Distinguished Professor Avraam Isayev received notice in November 2004 that he was awarded a $2.3 million research grant from NASA. The award is for a two-year period of time for his project “Continuous Process for Dispersion of Nanofibers and Nanotubes in Polymer Melts and Manufacture of Products from Prepared Nanocomposites.” An abstract of this work is as follows:
High performance polymer nanocomposites are greatly influenced by the degree of dispersion of nanofibers and nanotubes. Since in nanocomposites, chemically dissimilar components are combined at the nanometer scale they are too small to act as stress concentrators. Therefore, stronger interaction between the polymer and the nanofibers or nanotubes produces composites with significant enhancement of properties like strength, modulus, electrical conductivity, permeability, thermal resistance, and heat distortion temperature. In contrast to conventional composites, these effects take place at very low filler loadings (1-5 wt %) leading to a significant weight reduction of products made from nanocomposites in comparison with currently used metal alloys and high performance fiber-reinforced composites. However, all these desirable effects can be only achieved if the nanocomponents are well dispersed in polymeric matrices.

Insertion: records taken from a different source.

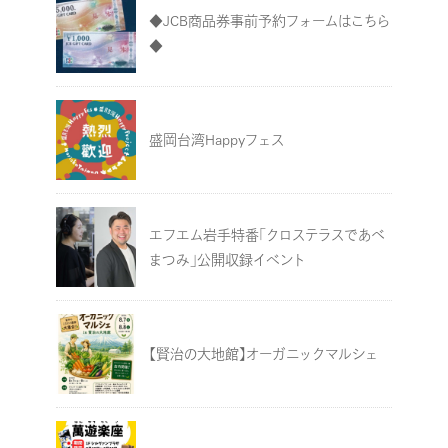
◆JCB商品券事前予約フォームはこちら
◆
盛岡台湾Happyフェス
エフエム岩手特番「クロステラスであべ
まつみ」公開収録イベント
【賢治の大地館】オーガニックマルシェ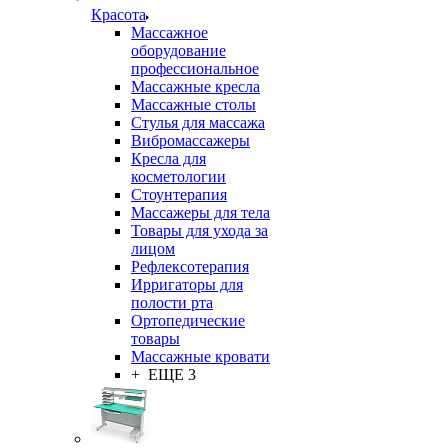
Красота
Массажное
оборудование
профессиональное
Массажные кресла
Массажные столы
Стулья для массажа
Вибромассажеры
Кресла для
косметологии
Стоунтерапия
Массажеры для тела
Товары для ухода за
лицом
Рефлексотерапия
Ирригаторы для
полости рта
Ортопедические
товары
Массажные кровати
+ ЕЩЕ 3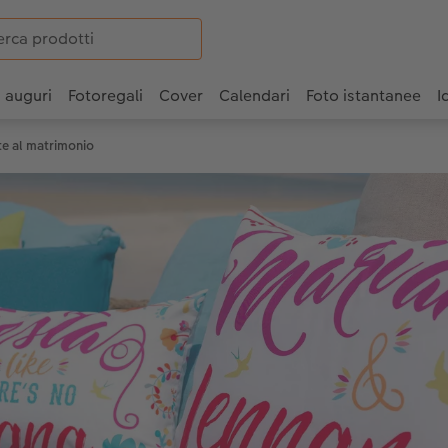
i auguri
Fotoregali
Cover
Calendari
Foto istantanee
I
te al matrimonio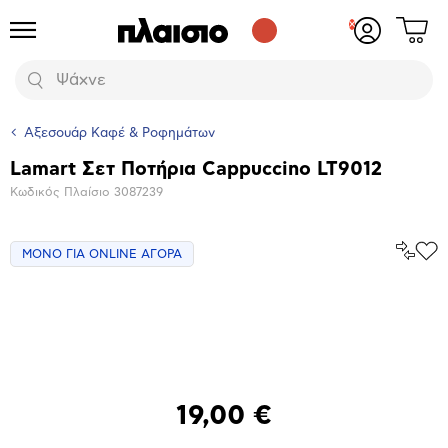
Δες
Προϊόντα
Σύνδεση
το
ή
καλάθι
εγγραφή
Αναζήτηση
σου
Αξεσουάρ Καφέ & Ροφημάτων
Lamart Σετ Ποτήρια Cappuccino LT9012
Βασικά
Κωδικός Πλαίσιο
3087239
χαρακτηριστικά
Σύγκρ
ΜΟΝΟ ΓΙΑ ONLINE ΑΓΟΡΑ
Προ
το
στα
Αγα
Μεγέθυνση
φωτογραφίας
19,00 €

The specific goals and objectives of these studies are: (i) to develop a continuous process to prepare light weight polymer nanocomposites containing well dispersed nanofibers and nanotubes and exhibiting improved rheological, mechanical and electrical properties; (ii) to identify the processing conditions for a possible breakup of the existing bundles in nanofibers or nanotubes by studying obtained samples using X-ray diffraction technique, HRSEM, TEM and AFM microscopy; (iii) to manufacture prototypes and new products for the aerospace industry and NASA in cooperation with an industrial partner.
The proposed technology will be beneficial to make new materials based on composites incorporating high strength and high modulus nanofibers and nanotubes into light weight high temperature and high performance polymeric materials, such as various polyimides, polyetheretherketones and thermotropic liquid crystalline polymers. This will allow us to obtain new materials with the increased strength-to-mass ratio and improved electrical conductivity. These high specific strength materials will reduce structural mass that will have impact in reducing launch costs for the future NASA exploration systems. In addition, these materials are suitable for the EMI shielding of electronic components working in space environment.
This project is a joint effort between The University of Akron, NASA Langley Research Center, and A. Schulman, Inc.